> _Goal of the exercise_: Please take the records that follow and repeat exactly the lines starting with the line with "Саясат Нурбек" and going on through the line with "narradores es el que se considera el narrador".
──────── Extracted entries ────────
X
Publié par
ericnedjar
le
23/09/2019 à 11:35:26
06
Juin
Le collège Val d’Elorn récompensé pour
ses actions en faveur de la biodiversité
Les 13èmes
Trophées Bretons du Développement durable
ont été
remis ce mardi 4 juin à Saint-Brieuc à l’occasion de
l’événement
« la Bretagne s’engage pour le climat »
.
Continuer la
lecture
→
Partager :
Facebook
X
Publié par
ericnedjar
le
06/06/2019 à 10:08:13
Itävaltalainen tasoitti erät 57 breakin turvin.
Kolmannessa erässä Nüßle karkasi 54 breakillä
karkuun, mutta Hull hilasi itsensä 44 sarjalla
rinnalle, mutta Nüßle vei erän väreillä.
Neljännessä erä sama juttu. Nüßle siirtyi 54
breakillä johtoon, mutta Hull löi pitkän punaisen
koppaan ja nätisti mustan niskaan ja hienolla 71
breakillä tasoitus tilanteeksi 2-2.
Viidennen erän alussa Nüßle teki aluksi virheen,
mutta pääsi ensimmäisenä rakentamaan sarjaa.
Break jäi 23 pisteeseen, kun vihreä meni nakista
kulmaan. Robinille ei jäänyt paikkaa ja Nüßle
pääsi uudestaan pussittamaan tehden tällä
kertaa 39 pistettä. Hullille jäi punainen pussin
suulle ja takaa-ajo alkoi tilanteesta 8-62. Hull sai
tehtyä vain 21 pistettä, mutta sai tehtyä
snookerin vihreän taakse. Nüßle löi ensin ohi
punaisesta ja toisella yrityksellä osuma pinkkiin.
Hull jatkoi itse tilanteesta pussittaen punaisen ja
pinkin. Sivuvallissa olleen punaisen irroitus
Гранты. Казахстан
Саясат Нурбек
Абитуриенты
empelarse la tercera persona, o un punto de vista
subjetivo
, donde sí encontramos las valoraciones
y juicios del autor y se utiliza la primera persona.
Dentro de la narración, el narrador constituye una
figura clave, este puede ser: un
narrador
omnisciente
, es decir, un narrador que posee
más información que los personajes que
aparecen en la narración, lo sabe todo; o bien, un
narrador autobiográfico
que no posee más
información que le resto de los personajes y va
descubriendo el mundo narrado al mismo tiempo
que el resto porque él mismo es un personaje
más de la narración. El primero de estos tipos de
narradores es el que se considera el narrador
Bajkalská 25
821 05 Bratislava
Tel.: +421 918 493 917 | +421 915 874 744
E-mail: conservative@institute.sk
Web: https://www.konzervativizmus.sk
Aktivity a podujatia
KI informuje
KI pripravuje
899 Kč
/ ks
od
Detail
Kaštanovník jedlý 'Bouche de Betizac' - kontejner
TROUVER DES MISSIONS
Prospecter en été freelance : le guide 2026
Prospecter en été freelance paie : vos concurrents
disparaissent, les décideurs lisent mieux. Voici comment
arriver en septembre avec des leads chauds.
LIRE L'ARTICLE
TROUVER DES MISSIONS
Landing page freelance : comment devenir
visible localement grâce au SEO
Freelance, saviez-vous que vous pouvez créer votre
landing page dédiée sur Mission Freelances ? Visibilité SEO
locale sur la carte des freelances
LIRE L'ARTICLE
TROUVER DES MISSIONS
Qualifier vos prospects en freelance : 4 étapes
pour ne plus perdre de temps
────────
──────── Extracted entries ────────
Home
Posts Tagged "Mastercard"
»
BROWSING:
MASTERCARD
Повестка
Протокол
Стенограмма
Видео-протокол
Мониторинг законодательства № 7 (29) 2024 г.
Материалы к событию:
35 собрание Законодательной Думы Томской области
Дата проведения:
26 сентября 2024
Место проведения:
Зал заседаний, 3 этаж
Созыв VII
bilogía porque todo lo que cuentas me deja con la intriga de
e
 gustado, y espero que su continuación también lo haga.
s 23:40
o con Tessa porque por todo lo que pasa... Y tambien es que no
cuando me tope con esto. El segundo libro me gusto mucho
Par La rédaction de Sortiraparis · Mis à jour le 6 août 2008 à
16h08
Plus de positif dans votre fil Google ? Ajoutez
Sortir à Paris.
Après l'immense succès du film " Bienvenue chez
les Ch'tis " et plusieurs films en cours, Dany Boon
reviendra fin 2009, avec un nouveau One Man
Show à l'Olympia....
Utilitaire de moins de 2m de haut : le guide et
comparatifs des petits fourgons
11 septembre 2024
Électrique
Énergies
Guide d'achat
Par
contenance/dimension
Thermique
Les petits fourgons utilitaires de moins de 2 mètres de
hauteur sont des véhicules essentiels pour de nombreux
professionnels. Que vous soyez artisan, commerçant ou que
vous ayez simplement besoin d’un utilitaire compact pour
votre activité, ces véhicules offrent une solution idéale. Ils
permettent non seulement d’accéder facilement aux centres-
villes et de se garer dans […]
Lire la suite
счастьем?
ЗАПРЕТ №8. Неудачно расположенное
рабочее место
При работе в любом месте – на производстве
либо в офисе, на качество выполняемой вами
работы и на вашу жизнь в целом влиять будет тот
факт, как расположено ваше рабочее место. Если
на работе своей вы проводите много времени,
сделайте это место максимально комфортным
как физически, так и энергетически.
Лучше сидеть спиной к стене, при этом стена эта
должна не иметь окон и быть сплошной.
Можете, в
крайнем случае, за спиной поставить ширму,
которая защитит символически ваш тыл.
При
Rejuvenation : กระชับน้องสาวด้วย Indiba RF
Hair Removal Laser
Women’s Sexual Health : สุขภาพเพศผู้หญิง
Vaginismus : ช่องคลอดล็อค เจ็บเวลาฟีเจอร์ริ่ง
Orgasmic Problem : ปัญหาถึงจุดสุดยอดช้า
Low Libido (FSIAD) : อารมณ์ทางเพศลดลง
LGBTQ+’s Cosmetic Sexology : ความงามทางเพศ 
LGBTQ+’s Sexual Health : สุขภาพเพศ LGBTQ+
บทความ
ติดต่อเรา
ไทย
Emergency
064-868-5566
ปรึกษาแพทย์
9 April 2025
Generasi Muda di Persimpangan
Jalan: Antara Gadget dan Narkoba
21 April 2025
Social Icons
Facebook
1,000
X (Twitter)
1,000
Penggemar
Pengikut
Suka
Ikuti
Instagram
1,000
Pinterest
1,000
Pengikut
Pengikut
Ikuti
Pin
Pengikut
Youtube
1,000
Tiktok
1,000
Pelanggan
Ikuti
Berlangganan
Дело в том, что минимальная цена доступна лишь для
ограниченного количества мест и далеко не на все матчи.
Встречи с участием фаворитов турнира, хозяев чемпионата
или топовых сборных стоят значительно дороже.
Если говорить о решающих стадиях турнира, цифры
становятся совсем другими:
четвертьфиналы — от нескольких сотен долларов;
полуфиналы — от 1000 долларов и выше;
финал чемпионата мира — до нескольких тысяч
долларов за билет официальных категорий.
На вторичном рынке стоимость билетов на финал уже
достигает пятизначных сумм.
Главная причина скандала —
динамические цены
────────
──────── Extracted entries ────────
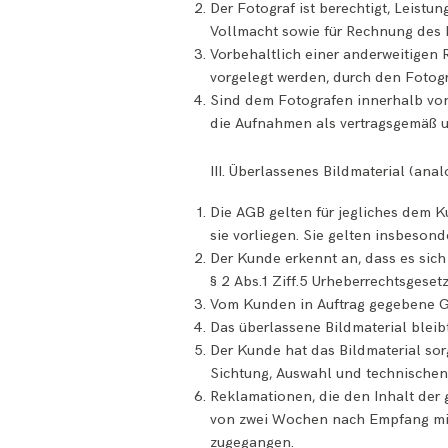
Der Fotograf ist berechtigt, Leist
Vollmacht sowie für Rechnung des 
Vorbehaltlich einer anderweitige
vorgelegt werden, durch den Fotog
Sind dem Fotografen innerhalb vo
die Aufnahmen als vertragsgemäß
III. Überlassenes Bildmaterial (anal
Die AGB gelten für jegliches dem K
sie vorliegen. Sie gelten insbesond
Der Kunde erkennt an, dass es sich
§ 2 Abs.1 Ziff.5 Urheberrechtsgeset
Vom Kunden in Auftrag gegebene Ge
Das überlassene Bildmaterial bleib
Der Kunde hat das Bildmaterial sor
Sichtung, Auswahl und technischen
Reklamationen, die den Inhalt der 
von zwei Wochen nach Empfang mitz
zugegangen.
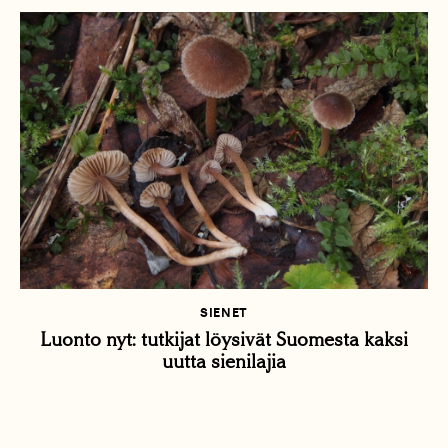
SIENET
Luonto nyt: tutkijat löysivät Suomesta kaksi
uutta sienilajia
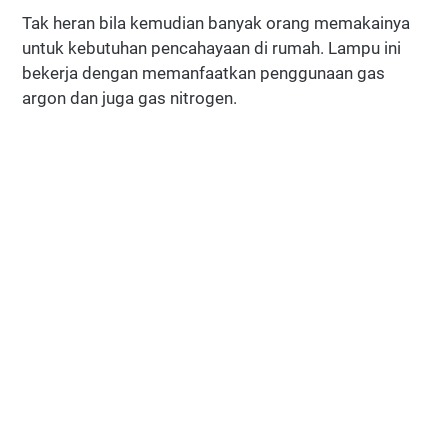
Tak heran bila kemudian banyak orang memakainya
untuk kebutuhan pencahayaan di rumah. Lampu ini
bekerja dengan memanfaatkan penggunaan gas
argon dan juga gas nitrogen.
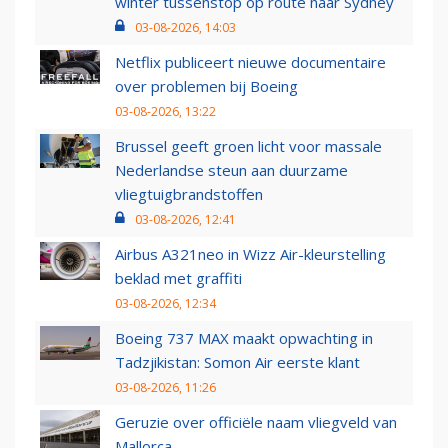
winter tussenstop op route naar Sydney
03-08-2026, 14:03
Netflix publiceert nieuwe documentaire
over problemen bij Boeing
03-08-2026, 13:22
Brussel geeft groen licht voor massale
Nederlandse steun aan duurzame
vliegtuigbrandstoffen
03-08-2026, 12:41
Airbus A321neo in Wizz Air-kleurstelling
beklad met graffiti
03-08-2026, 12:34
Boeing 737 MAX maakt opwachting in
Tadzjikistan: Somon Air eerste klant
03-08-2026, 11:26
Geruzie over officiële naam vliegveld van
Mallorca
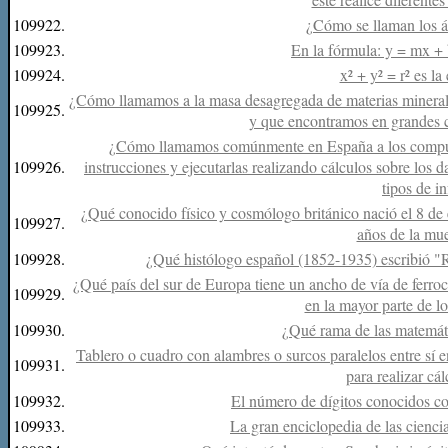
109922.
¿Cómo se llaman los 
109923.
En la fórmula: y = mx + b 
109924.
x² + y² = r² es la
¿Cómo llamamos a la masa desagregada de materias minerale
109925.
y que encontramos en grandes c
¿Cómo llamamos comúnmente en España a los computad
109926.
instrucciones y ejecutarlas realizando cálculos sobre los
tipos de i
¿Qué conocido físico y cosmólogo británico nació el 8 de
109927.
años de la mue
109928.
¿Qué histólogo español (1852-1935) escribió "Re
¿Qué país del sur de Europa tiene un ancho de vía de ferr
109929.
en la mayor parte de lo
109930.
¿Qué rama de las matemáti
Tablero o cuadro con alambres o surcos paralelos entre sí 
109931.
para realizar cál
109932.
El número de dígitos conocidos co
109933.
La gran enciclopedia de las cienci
────────
> _Answer to this exercise_:
Саясат Нурбек
Абитуриенты
empelarse la tercera persona, o un punto de vista
subjetivo
, donde sí encontramos las valoraciones
y juicios del autor y se utiliza la primera persona.
Dentro de la narración, el narrador constituye una
figura clave, este puede ser: un
narrador
omnisciente
, es decir, un narrador que posee
más información que los personajes que
aparecen en la narración, lo sabe todo; o bien, un
narrador autobiográfico
que no posee más
información que le resto de los personajes y va
descubriendo el mundo narrado al mismo tiempo
que el resto porque él mismo es un personaje
más de la narración. El primero de estos tipos de
narradores es el que se considera el narrador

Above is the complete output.